◆ **REQUIRED ACTION**: Of the records that follow, copy only the lines from the line containing "商業合作聯絡｜07 552-9326" to the line containing "Héctor Ortiz reconoce", both included, exactly as written.

INPUT DATA: Begin

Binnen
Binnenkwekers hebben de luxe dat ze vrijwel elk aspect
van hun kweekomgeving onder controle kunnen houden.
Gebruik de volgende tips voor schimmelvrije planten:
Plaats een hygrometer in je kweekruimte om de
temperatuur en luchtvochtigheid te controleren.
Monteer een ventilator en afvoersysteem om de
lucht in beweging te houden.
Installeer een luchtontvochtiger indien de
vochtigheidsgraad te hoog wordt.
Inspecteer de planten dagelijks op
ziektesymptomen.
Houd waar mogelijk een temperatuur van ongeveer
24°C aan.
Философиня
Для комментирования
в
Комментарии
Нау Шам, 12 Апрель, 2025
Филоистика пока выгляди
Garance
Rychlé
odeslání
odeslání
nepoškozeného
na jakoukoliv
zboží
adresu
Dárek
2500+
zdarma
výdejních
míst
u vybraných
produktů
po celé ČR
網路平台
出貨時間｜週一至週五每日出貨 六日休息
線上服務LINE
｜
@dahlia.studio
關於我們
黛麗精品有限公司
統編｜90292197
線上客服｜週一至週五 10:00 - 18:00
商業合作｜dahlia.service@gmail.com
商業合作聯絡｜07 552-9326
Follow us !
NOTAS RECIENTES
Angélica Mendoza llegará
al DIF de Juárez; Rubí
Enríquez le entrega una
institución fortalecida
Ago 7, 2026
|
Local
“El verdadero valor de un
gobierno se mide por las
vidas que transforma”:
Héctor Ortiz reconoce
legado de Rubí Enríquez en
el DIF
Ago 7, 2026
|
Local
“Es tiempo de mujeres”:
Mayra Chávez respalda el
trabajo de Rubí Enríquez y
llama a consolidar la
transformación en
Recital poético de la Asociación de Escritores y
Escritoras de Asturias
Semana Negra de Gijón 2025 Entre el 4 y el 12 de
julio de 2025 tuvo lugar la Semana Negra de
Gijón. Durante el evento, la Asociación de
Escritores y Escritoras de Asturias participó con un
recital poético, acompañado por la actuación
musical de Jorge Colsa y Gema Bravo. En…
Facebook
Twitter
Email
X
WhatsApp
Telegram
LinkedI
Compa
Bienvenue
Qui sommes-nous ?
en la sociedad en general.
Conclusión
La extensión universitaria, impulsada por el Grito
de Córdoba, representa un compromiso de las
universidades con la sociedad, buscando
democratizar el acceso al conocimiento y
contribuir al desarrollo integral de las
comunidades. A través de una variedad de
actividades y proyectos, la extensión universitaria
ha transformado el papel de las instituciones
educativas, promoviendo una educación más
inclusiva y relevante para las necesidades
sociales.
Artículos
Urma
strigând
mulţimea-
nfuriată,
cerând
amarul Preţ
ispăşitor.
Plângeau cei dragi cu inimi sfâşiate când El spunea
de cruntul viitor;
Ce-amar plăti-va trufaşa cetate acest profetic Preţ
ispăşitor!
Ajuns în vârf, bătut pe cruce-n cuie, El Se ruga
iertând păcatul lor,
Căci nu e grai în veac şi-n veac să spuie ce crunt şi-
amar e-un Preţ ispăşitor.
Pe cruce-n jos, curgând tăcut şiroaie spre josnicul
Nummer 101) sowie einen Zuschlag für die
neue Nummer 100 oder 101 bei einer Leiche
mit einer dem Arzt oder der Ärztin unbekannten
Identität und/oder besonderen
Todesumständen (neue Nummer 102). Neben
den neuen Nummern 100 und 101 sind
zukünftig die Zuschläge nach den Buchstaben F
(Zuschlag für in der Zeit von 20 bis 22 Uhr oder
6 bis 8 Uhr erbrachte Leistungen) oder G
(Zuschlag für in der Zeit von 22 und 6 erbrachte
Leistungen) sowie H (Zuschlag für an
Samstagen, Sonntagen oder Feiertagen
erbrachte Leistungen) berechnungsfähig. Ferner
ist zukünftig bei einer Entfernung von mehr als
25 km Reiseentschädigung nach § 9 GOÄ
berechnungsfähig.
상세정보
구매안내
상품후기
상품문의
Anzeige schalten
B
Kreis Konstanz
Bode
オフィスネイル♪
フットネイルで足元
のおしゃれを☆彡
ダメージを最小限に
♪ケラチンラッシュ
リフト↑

INPUT DATA: End

◆ **TASK RESPONSE**:
商業合作聯絡｜07 552-9326
Follow us !
NOTAS RECIENTES
Angélica Mendoza llegará
al DIF de Juárez; Rubí
Enríquez le entrega una
institución fortalecida
Ago 7, 2026
|
Local
“El verdadero valor de un
gobierno se mide por las
vidas que transforma”:
Héctor Ortiz reconoce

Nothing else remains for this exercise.